Erbil, Iraq (IINA) - Tests by the global chemical arms watchdog showed that ISIS militants attacked Kurdish forces in Iraq with mustard gas in 2015, marking the first known use of chemical weapons in the country since the fall of Saddam Hussein, The Guardian reported.
A source at the Organization for the Prohibition of Chemical Weapons (OPCW) told the Reuters news agency that laboratory tests had come back positive for the sulphur mustard after around 35 Kurdish troops were sickened on the battlefield in August 2015.
The OPCW would not identify who used the chemical agent. However, the diplomat, speaking on condition of anonymity because the findings had not yet been released, said the result confirmed that chemical weapons had been used by ISIS fighters.
The samples were taken after the soldiers became ill during fighting against ISIS militants south-west of Erbil, the capital of Iraq’s autonomous Kurdish region.
The matter is expected to be raised at the next meeting of the OPCW’s 41-member executive council in a month, an official said.
Experts were uncertain of how the group might have obtained chemical weapons or whether it had access to more.
Another diplomat, speaking on condition of anonymity, said Syria’s stockpile was a possible source of the sulphur mustard used in Iraq. That would mean Damascus had failed to fully disclose its chemical weapons program, which was dismantled under international supervision in 2013-2014, the diplomat said.

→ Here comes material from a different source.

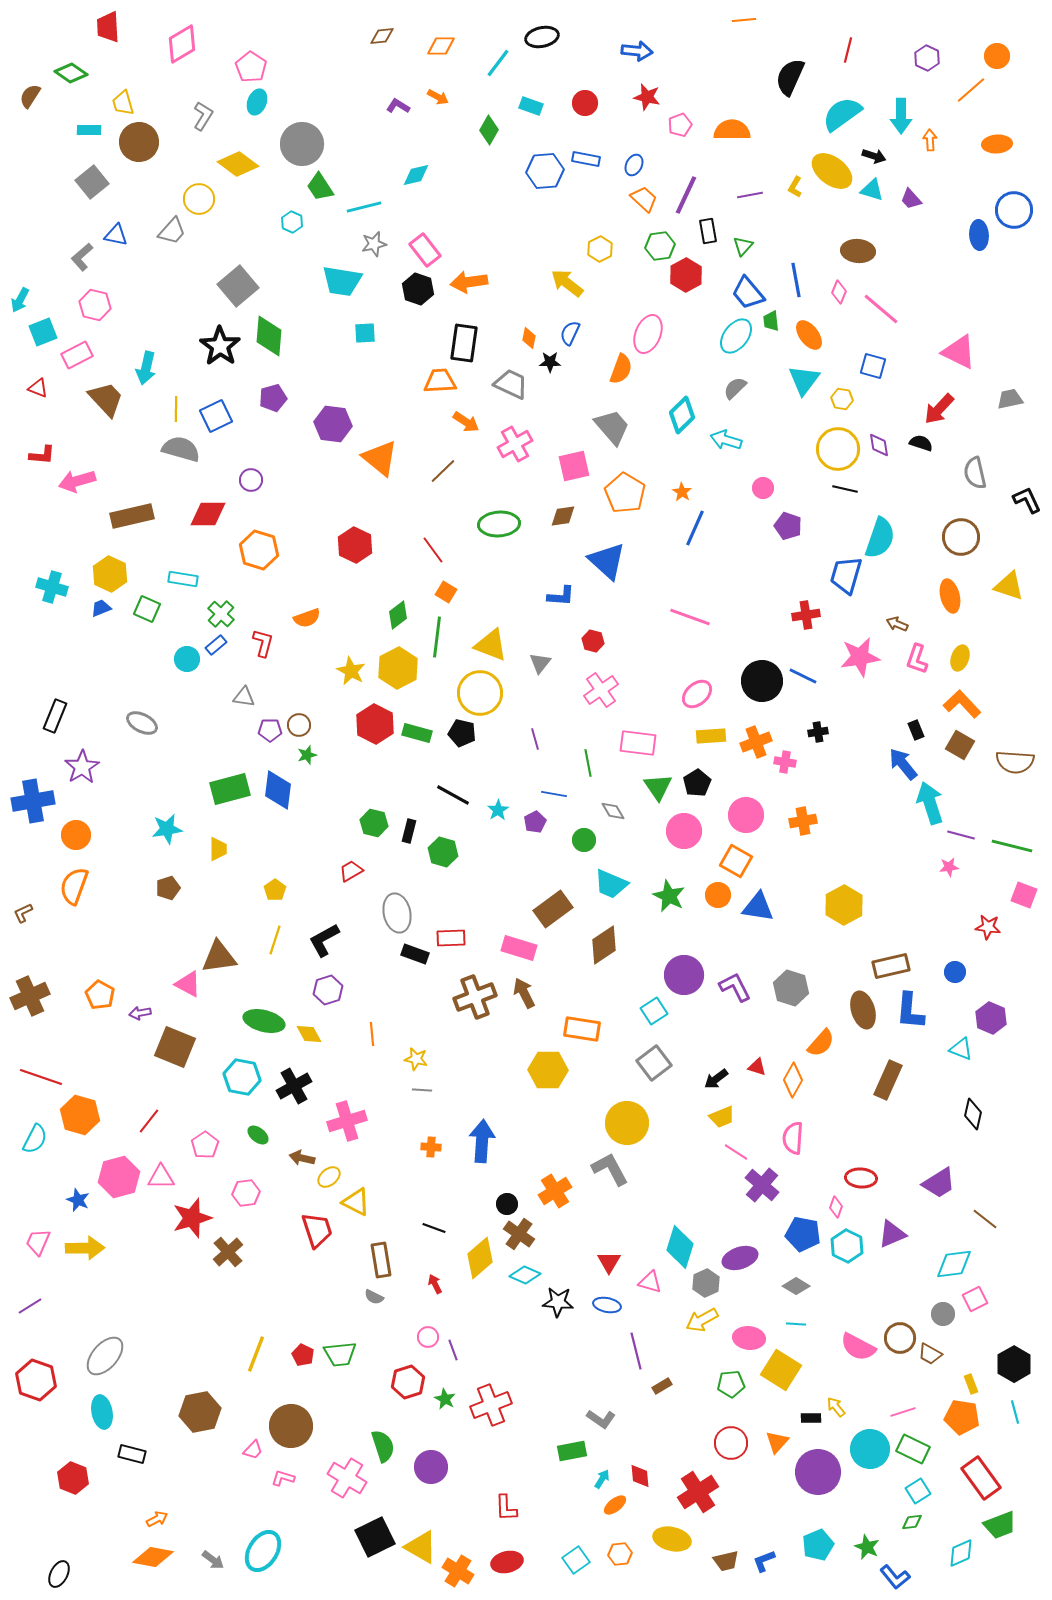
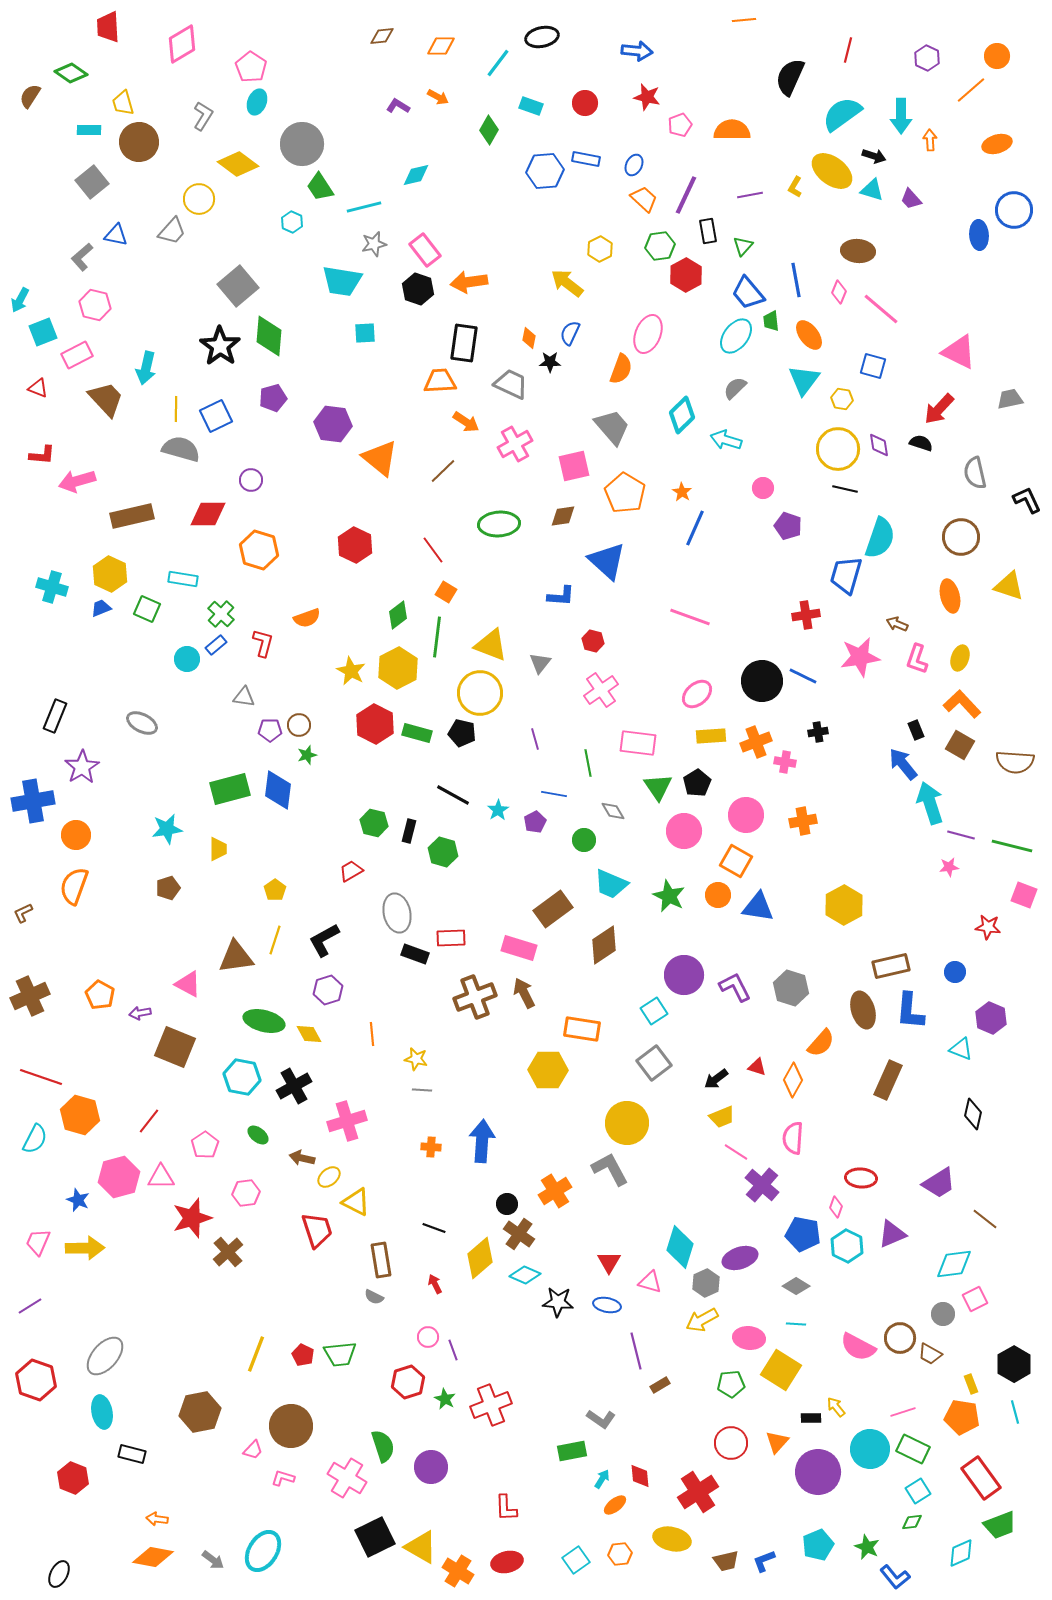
orange ellipse at (997, 144): rotated 12 degrees counterclockwise
brown triangle at (219, 957): moved 17 px right
brown rectangle at (662, 1386): moved 2 px left, 1 px up
orange arrow at (157, 1519): rotated 145 degrees counterclockwise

“If Syria has indeed given up its chemical weapons to the international community, it is only the part that has been declared to the OPCW and the declaration was obviously incomplete,” the diplomat told Reuters.

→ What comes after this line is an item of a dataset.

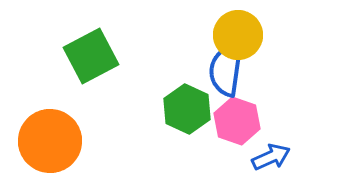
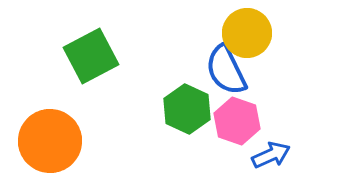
yellow circle: moved 9 px right, 2 px up
blue semicircle: rotated 34 degrees counterclockwise
blue arrow: moved 2 px up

Syrian officials have previously denied any part of the country’s former stockpile remains undestroyed.
Syria agreed to give up its chemical weapons stockpile after hundreds of people died in an attack with Sarin nerve gas in a Damascus suburb in 2013. Western countries blame that attack on the government of Bashar al-Assad.
Hamish de Bretton-Gordon, a specialist in biological and chemical warfare, said ISIS fighters may have developed their own chemical weapons capability and could be preparing to use it again.
“I’m pretty convinced that the mustard ISIS are using in Iraq is made by them in Mosul,” he said, referring to the main city in northern Iraq, which ISIS fighters have occupied since 2014. “They have all the precursors at hand from the oil industry and all the experts at hand to do it.”
Sulphur mustard is a class 1 chemical agent, which means it has very few uses outside chemical warfare. Used with lethal effectiveness in the first world war, it causes severe delayed burns to the eyes, skin and respiratory tract.